Pengusaha Bukan 'Musuh Utama' Buruh

Pengusaha Bukan 'Musuh Utama' Buruh

- detikFinance
Rabu, 02 Mei 2012 10:05 WIB
Jakarta - Tuntutan perbaikan nasib disuarakan para pekerja, buruh atau karyawan pada 1 May 2012 kemarin. May Day jadi ajang curhat dadakan serikat pekerja akan ketidakadilan yang diberikan pengusaha. Upah yang tidak layak, kesejahteraan yang kurang terjamin dengan pola alih daya (outsourcing), jadi beberapa tema tuntutan pekerja.

Bagi Guru Besar Fakultas Ekonomi Universitas Indonesia (UI) Emil Salim, kurang tepat jika pekerja selalu menuntut hak namun tidak diimbangi hasil kerja yang sepadan. Padahal dengan peningkatan kerja atau produksi, hak-hak akan terpenuhi dan pada ujungnya meningkatkan kesejahteraan pekerja.

"Walau benar, penting, kita mengejar perbaikan nasib. Namun ingat, ini (tuntutan) harus disertai dengan peningkatan produksi, produktivitas. Karena yang kita hadapi adalah dunia yang bersaing," jelas Emil saat berbincang dengan detikFinance di Hotel RItz Calton, Jakarta, Selasa (1/5/2012) malam.

SCROLL TO CONTINUE WITH CONTENT

"Maka kejar cita-cita itu. Kta bersama-sama meningkatkan kemampuan output per satuan manusia. Dengan demikian hak kita untuk berubah lebih bisa masuk akal," tambahnya.
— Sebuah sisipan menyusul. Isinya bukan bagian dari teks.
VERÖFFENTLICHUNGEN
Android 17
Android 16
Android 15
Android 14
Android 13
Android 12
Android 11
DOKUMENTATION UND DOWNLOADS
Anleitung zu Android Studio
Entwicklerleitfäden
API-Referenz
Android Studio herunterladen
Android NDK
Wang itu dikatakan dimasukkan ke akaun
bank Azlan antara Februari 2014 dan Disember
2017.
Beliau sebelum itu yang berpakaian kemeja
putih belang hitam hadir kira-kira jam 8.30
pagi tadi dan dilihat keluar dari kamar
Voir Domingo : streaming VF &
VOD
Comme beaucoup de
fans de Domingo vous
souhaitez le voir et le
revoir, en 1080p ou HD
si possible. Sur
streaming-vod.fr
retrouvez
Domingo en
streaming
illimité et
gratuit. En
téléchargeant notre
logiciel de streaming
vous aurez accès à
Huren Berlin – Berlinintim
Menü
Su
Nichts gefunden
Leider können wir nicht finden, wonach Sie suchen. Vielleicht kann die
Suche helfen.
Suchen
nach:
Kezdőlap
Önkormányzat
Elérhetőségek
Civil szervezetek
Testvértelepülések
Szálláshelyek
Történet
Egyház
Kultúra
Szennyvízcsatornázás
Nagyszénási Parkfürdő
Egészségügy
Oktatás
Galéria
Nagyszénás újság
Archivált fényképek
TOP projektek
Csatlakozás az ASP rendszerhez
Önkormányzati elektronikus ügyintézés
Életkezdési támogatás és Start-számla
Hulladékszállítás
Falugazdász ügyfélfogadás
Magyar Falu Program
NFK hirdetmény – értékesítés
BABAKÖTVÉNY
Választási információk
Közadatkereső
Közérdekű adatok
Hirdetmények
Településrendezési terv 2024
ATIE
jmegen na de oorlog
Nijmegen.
Ia menambahkan, pengusaha bukan jadi musuh utama para buruh. Keduanya dapat bersatu dalam meningkatkan kinerja dan mengalahkan musuh utama, yakni negara-negara Asia besar lainnya seperti China, India atau Korea.
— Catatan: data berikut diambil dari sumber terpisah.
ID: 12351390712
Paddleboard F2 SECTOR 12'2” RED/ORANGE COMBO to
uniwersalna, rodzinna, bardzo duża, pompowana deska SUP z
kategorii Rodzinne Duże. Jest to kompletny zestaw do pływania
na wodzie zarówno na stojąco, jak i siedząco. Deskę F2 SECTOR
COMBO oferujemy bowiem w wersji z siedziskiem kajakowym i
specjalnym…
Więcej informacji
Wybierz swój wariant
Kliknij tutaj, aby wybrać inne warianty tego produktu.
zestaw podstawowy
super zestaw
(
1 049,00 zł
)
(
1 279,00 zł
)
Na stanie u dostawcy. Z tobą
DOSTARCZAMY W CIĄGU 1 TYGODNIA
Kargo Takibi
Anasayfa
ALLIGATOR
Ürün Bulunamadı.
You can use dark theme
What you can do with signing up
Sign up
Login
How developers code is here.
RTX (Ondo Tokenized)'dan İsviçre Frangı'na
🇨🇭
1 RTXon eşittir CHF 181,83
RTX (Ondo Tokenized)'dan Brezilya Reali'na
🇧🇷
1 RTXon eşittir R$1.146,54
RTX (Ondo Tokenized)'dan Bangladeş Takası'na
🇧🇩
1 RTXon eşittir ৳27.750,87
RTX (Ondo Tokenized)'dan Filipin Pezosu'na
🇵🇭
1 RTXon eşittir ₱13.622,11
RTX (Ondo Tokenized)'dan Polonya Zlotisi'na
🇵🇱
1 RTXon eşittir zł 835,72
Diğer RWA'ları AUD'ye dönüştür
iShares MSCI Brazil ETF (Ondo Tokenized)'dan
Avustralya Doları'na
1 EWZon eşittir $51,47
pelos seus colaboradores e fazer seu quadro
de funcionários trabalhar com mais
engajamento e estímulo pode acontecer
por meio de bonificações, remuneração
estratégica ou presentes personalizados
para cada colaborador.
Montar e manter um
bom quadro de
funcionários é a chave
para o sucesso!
"Untuk kita saya ingin ajak semua, pengusaha, pekerja yang ada di pusat atau daerah utamakan kenaikan kemampuan menghasilkan barang dan jasa per orang untuk bisa lebih tinggi dari RRT (China), India, Korea. Itu kunci untuk mendapat perbaikan nasib," ucap Emil.

Jika ada perusahaan nakal yang tidak memenuhi kewajiban seperti janji semula, lanjutnya, itu harus dihukum. Pemerintah pun harus tegas akan hal ini.

"Kalau nakal ditempeleng, namanya nakal. Jangan pengusaha nakal jadi toal ukur. Kita jangan puas memperjuangkan kepentingan kita hari ini. Dengan demikian melemahkan daya saing kita kepada negara lain. Biar kita hidup tidak terlalu mewah tapi pada ujungnya kita menang dengan persaingan," tutur Emil.